--- Work instruction ---
From the first line to the last, reproduce the records exactly.

--- Data ---
Start of Block

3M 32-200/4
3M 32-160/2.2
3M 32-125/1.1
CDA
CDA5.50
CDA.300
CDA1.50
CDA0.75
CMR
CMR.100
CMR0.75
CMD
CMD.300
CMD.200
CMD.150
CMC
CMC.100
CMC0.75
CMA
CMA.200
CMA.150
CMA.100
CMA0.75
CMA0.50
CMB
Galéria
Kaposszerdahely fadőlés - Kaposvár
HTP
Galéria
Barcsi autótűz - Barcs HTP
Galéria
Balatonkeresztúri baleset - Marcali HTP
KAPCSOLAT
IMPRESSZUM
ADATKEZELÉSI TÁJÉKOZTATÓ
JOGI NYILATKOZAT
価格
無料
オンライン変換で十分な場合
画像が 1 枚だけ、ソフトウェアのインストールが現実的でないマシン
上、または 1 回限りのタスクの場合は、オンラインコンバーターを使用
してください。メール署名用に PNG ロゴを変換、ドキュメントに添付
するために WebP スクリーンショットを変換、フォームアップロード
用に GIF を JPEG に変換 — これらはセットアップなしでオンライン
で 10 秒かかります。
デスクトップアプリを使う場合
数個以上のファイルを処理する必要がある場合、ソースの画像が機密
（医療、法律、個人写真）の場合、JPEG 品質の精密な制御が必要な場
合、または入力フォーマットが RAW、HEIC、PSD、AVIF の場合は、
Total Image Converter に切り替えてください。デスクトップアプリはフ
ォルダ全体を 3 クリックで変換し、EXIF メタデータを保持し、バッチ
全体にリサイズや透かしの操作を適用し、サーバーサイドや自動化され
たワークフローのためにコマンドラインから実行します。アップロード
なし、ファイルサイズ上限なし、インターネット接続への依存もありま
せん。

End of Block

--- Answer section ---
3M 32-200/4
3M 32-160/2.2
3M 32-125/1.1
CDA
CDA5.50
CDA.300
CDA1.50
CDA0.75
CMR
CMR.100
CMR0.75
CMD
CMD.300
CMD.200
CMD.150
CMC
CMC.100
CMC0.75
CMA
CMA.200
CMA.150
CMA.100
CMA0.75
CMA0.50
CMB
Galéria
Kaposszerdahely fadőlés - Kaposvár
HTP
Galéria
Barcsi autótűz - Barcs HTP
Galéria
Balatonkeresztúri baleset - Marcali HTP
KAPCSOLAT
IMPRESSZUM
ADATKEZELÉSI TÁJÉKOZTATÓ
JOGI NYILATKOZAT
価格
無料
オンライン変換で十分な場合
画像が 1 枚だけ、ソフトウェアのインストールが現実的でないマシン
上、または 1 回限りのタスクの場合は、オンラインコンバーターを使用
してください。メール署名用に PNG ロゴを変換、ドキュメントに添付
するために WebP スクリーンショットを変換、フォームアップロード
用に GIF を JPEG に変換 — これらはセットアップなしでオンライン
で 10 秒かかります。
デスクトップアプリを使う場合
数個以上のファイルを処理する必要がある場合、ソースの画像が機密
（医療、法律、個人写真）の場合、JPEG 品質の精密な制御が必要な場
合、または入力フォーマットが RAW、HEIC、PSD、AVIF の場合は、
Total Image Converter に切り替えてください。デスクトップアプリはフ
ォルダ全体を 3 クリックで変換し、EXIF メタデータを保持し、バッチ
全体にリサイズや透かしの操作を適用し、サーバーサイドや自動化され
たワークフローのためにコマンドラインから実行します。アップロード
なし、ファイルサイズ上限なし、インターネット接続への依存もありま
せん。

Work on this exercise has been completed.